The capsular polysaccharide (CPS) represents an important virulence factor for most encapsulated streptococci, including GBS, and has been related to the bacterial disease clinical manifestations and invasiveness (34). Therefore, it is considered as one of the main targets in the investigation for development of an effective and safe GBS vaccine (18). Previous studies showed that the serotype distribution of GBS varies in different geographical regions and ethnic origin of pregnant women (18, 35). Nevertheless, there were no reports of GBS seretypes available in Vietnam. The present study aims to report the distribution of GBS serotypes among healthy pregnant women at 35–37 weeks of gestation in NgheAn province, Vietnam, using multiplex PCR.

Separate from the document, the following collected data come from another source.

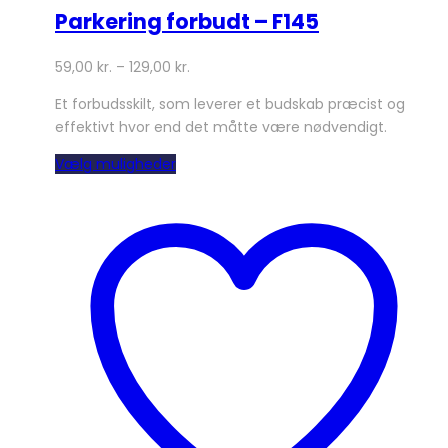
Parkering forbudt – F145
59,00
kr.
–
129,00
kr.
Et forbudsskilt, som leverer et budskab præcist og
effektivt hvor end det måtte være nødvendigt.
Dette
Vælg muligheder
vare
har
flere
varianter.
Mulighederne
kan
vælges
på
varesiden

Identification of GBS serotypes in clinical laboratory is becoming increasingly important since it is one of the most important virulence factors and antigenic determinant. In a systematic review or meta-analysis, Madrid et al. (2017) indicated that serotypes Ia, Ib, II, III and V account for 97% of invasive isolates in all geographical regions (36). Owing to its importance in GBS pathogenesis, capsular types is considered to be the prime vaccine candidate for development of a vaccine against GBS infections (17, 37). Our study detected GBS serotypes I–III and V–VII among pregnant women in Nghe An province but not IV, VIII and IX. The most common serotypes in this study were III accounting for 39.13% of 69 GBS infections in pregnant women, followed by V (n = 22, 31.89%), while serotypes Ia, Ib, II, VI and VII were represented in lower percentages, ranging from 1.45 to 11.59%. Notably, serotype VI has a relatively high prevalence (11.59%). These results of our study were slightly different from reports from around the world. Serotypes Ia and VI are the most prevalent among pregnant women in Malaysia (38, 39), while serotypes III predominate in China (16). According to Whitney et al. (2004), serotype V was most common among strains from Bangkok, Thailand accounting for 45.8% of strains from that site (40). Serotypes Ia, Ib, III and V are usually the most common in the United States, Europe (25). Serotype VI was also reported as a common colonizing serotype in women in Egypt and Taiwan (41, 35). Serotype II is common in Namibia and South Africa and is consistently higher in comparison to other areas (6). In Ghana, serotypes VII and IX are the most commonly isolated from pregnant women (42). The reasons for such varying prevalence of GBS serotypes might be explained the investigation of different geographical locations, source of the bacterial isolates, profile of the population being studied and period of time in these studies (6, 15, 43). Besides those, previous studies have shown that the distribution of GBS serotypes not only differs from one country to another but also between provinces within the same country, with changes in prevalence over time (18). Therefore, additional investigations should be made to clarify the prevalence and serotypes of group B Streptococcus in Vietnam.

CONCLUSION

The findings of this study indicated that prevalence of GBS colonization in pregnant women in Nghe An province is 9.20% and comparable to rates observed among countries within the same region. The most prevalent serotypes were serotypes III and V. The high frequency of serotype VI was a notable feature of the strains from pregnant women in Vietnam.